The NF-κB family is the primary regulatory factor of inflammatory gene expression. It regulates the expression of numerous cytokines and regulates the inflammatory reaction in central nervous system injury (29). In central nervous system trauma, excitatory damage, ischemic damage and neurodegenerative diseases, abnormal activated NF-κB may induce neuronal apoptosis. Abnormal activation of NF-κB, co-localization staining of activated NF-κB and its target gene product iNOS have been revealed in nerve cells of SCI. A large number of genes with expressions levels regulated by NF-κB were detected in SCI, including the pro inflammatory cytokines, TNF-α, IL-1β, IL-6, iNOS and matrix metalloproteinases (MMPs) (30). It was demonstrated that chlorogenic acid significantly inhibited NF-κB protein expression in SCI rats. Chen and Wu (13) indicated that chlorogenic acid suppresses IL-1β-induced inflammation via iNOS and COX-2 in human chondrocytes.
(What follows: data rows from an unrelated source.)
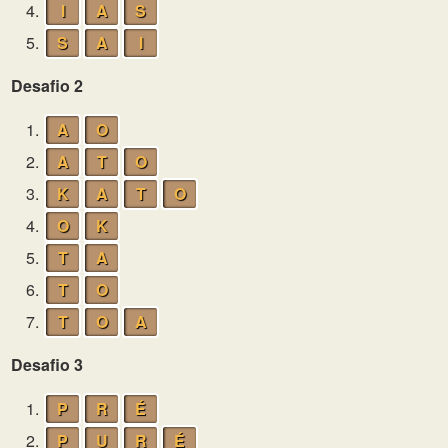
4.
I
A
S
5.
S
A
I
Desafio 2
1.
A
O
2.
A
T
O
3.
K
A
T
O
4.
O
K
5.
T
A
6.
T
O
7.
T
O
A
Desafio 3
1.
P
R
É
2.
P
U
R
É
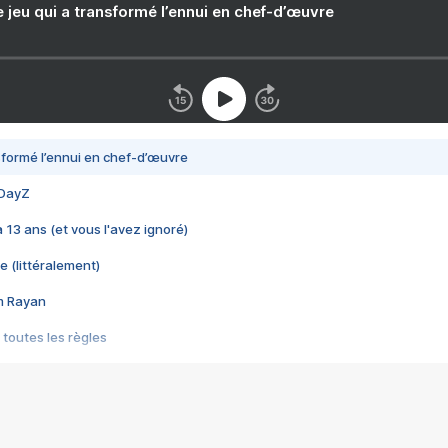
e jeu qui a transformé l’ennui en chef-d’œuvre
nsformé l’ennui en chef-d’œuvre
 DayZ
 a 13 ans (et vous l'avez ignoré)
e (littéralement)
im Rayan
 toutes les règles
s les jeux vidéo
us choquant de Rockstar ? - Le scandale BULLY
e plus moche de Steam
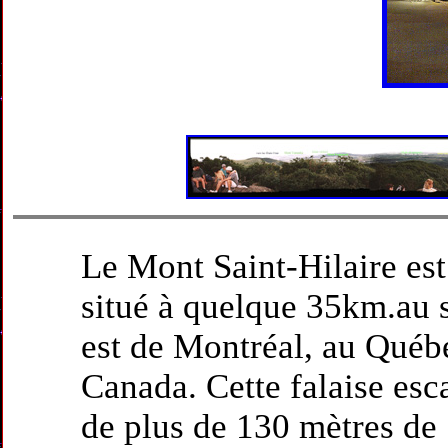
Le Mont Saint-Hilaire est
situé à quelque 35km.au 
est de Montréal, au Québ
Canada. Cette falaise esc
de plus de 130 mètres de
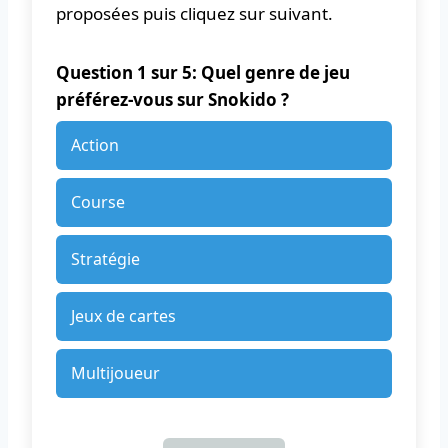
proposées puis cliquez sur suivant.
Question 1 sur 5: Quel genre de jeu
préférez-vous sur Snokido ?
Action
Course
Stratégie
Jeux de cartes
Multijoueur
During the activation process of NF-κB, which is regulated by IKKβ, IKKβ phosphorylates I-κBα protein, leading to ubiquitination and degradation of I-κBα protein (31). Following SCI, the protein expression of phosphorylated I-κBα in myeloid tissue increases significantly. BMS-345541 intervention may reduce >50% of the protein expression of phosphorylated I-κBα (32). These results further demonstrate that the IKKβ kinase activity in the tissue following SCI significantly increases, and that this increase may be inhibited by BMS-345541 intervention (13). In the present study, chlorogenic acid significantly suppressed p-IκB and p38 MAPK protein expression and activated IκB protein expression in SCI rats. Chen and Wu (13) indicate that chlorogenic acid suppresses IL-1β-induced rabbit chondrocytes through IκB. These results suggest that NF-κB and p38 signaling pathways are involved in the effects of chlorogenic acid on SCI.
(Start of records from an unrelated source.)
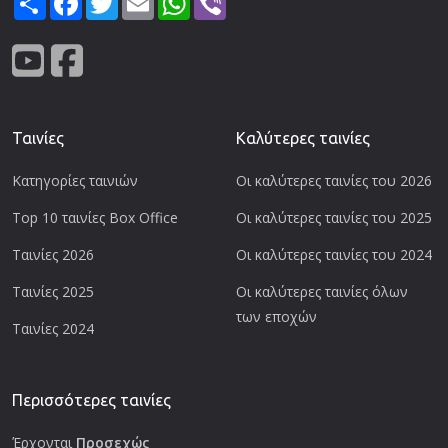
Ταινίες
Καλύτερες ταινίες
Κατηγορίες ταινιών
Οι καλύτερες ταινίες του 2026
Top 10 ταινίες Box Office
Οι καλύτερες ταινίες του 2025
Ταινίες 2026
Οι καλύτερες ταινίες του 2024
Ταινίες 2025
Οι καλύτερες ταινίες όλων
των εποχών
Ταινίες 2024
Περισσότερες ταινίες
Έρχονται
Προσεχώς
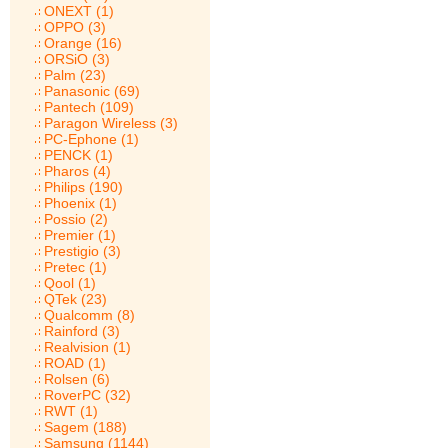
ONEXT (1)
OPPO (3)
Orange (16)
ORSiO (3)
Palm (23)
Panasonic (69)
Pantech (109)
Paragon Wireless (3)
PC-Ephone (1)
PENCK (1)
Pharos (4)
Philips (190)
Phoenix (1)
Possio (2)
Premier (1)
Prestigio (3)
Pretec (1)
Qool (1)
QTek (23)
Qualcomm (8)
Rainford (3)
Realvision (1)
ROAD (1)
Rolsen (6)
RoverPC (32)
RWT (1)
Sagem (188)
Samsung (1144)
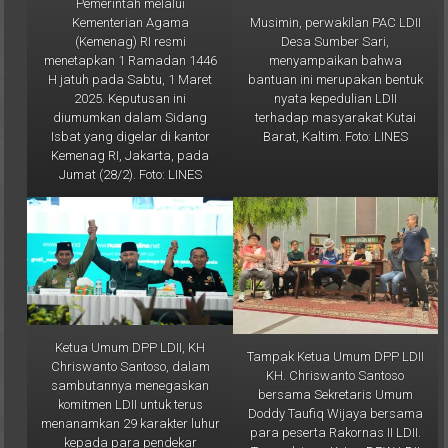
Musimin, perwakilan PAC LDII
Kementerian Agama
Desa Sumber Sari,
(Kemenag) RI resmi
menyampaikan bahwa
menetapkan 1 Ramadan 1446
bantuan ini merupakan bentuk
H jatuh pada Sabtu, 1 Maret
nyata kepedulian LDII
2025. Keputusan ini
terhadap masyarakat Kutai
diumumkan dalam Sidang
Barat, Kaltim. Foto: LINES
Isbat yang digelar di kantor
Kemenag RI, Jakarta, pada
Jumat (28/2). Foto: LINES
Ketua Umum DPP LDII, KH
Tampak Ketua Umum DPP LDII
Chriswanto Santoso, dalam
KH. Chriswanto Santoso
sambutannya menegaskan
bersama Sekretaris Umum
komitmen LDII untuk terus
Doddy Taufiq Wijaya bersama
menanamkan 29 karakter luhur
para peserta Rakornas II LDII.
kepada para pendekar
Tampak juga Ketua DPW LDII
PERSINAS ASAD dan anggota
The p38 MAPK signaling pathway is one of the classic three branches of the MAPK signal pathway, which widely participates in the inflammatory reaction, radioactive injury and stress reactions. It has previously been demonstrated that the p38 MAPK signal pathway promotes MMP-9 expression following SCI and enters the blood-spinal cord barrier. The results of the present study demonstrated that chlorogenic acid significantly suppressed p38 MAPK protein expression in SCI rats.

In conclusion, the findings demonstrated that administration of chlorogenic acid alleviated spinal cord injury via anti-inflammatory activities in vivo. The therapeutic effect of chlorogenic acid is associated with suppression of TLR4/MyD88/NF-κB/IκB, and down-regulation of p38 MAPK expression. Therefore, chlorogenic acid may act as a potential therapeutic candidate for the treatment of SCI through its anti-inflammatory properties mediated by the TLR4/MyD88/NF-κB and p38 MAPK signaling pathways.